Indications for Use for the components of the PROXISURE™ Suturing System
The PROXISURE™ Suturing Device, ETHIBOND™ Suture Cartridge and Coated VICRYL™ Suture Cartridge are indicated for suturing in minimally invasive surgeries. Applications are for the placement of interrupted or running stitches in soft tissue.
The PROXISURE™ Suturing Device and ETHIBOND™ Suture Cartridge are indicated for suturing in minimally invasive surgeries. Applications are for the placement of interrupted or running stitches in soft tissue.
The PROXISURE™ Suturing Device and Coated VICRYL™ Suture Cartridge are indicated for suturing in minimally invasive surgeries. Applications are for the placement of interrupted or running stitches in soft tissue.
5
Substantial Equivalence Summary
The subject and predicate devices have the same intended use and primary surgical use - suturing in minimally invasive surgeries with applications for the placement of interrupted or running stitches in soft tissue. Both subject and predicate devices are mechanical devices where no energy passes through to the patient, are not battery operated and do not use software.
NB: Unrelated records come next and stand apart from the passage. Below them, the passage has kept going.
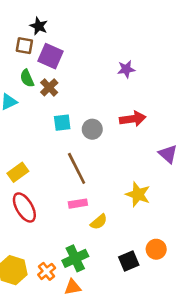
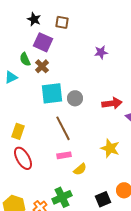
brown square: (24, 46) -> (62, 22), moved
red arrow: (133, 119) -> (112, 103), moved
cyan square: (62, 123) -> (52, 93), size x1.6
yellow rectangle: (18, 172) -> (18, 131), turned -35

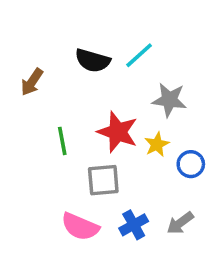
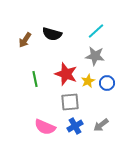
cyan line: (139, 55) -> (96, 31), moved
brown arrow: (32, 82) -> (25, 40), moved
blue circle: (191, 164) -> (107, 83), moved
gray square: (103, 180) -> (70, 102), moved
Technological Characteristics
The suturing device is composed of a reusable handle and shaft with a rotating and articulating distal end effector. The working length of the suturing device is 40 cm with a 12mm diameter which will fit through a 12mm trocar. A single-use, sterile Suture Cartridge is loaded at the distal tip of the end effector containing the needle and suture for use during surgical procedures.
Performance Data
Bench testing was performed to verify the performance of the subject device meets the definition of substantial equivalence to the predicate device and the device will perform as intended. Bench testing included needle passing reliability testing, needle passing and tissue sticking testing, knot strength testing, needle pull off strength, suture manipulation needle release, cartridge cage pullback, needle release force and end effector features testing.
The conclusions of the testing criteria demonstrate the subject device performs substantially equivalent to the predicate device and does not raise new questions of safety and effectiveness.
This submission does not include data from Clinical Studies.